YOUR GOAL –
An exact copy of the lines from the start of the material below through the line containing "Ferate Iași, în" is the required answer, and it includes no pictures.

_ _ _ _

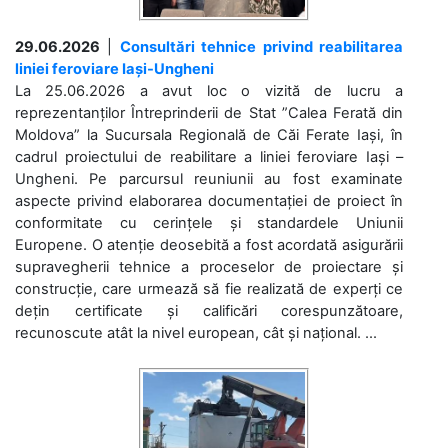
29.06.2026
|
Consultări tehnice privind reabilitarea
liniei feroviare Iași-Ungheni
La 25.06.2026 a avut loc o vizită de lucru a
reprezentanților Întreprinderii de Stat ”Calea Ferată din
Moldova” la Sucursala Regională de Căi Ferate Iași, în
cadrul proiectului de reabilitare a liniei feroviare Iași –
Ungheni. Pe parcursul reuniunii au fost examinate
aspecte privind elaborarea documentației de proiect în
conformitate cu cerințele și standardele Uniunii
Europene. O atenție deosebită a fost acordată asigurării
supravegherii tehnice a proceselor de proiectare și
construcție, care urmează să fie realizată de experți ce
dețin certificate și calificări corespunzătoare,
recunoscute atât la nivel european, cât și național. ...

_ _ _ _

EXERCISE RESULT –
29.06.2026
|
Consultări tehnice privind reabilitarea
liniei feroviare Iași-Ungheni
La 25.06.2026 a avut loc o vizită de lucru a
reprezentanților Întreprinderii de Stat ”Calea Ferată din
Moldova” la Sucursala Regională de Căi Ferate Iași, în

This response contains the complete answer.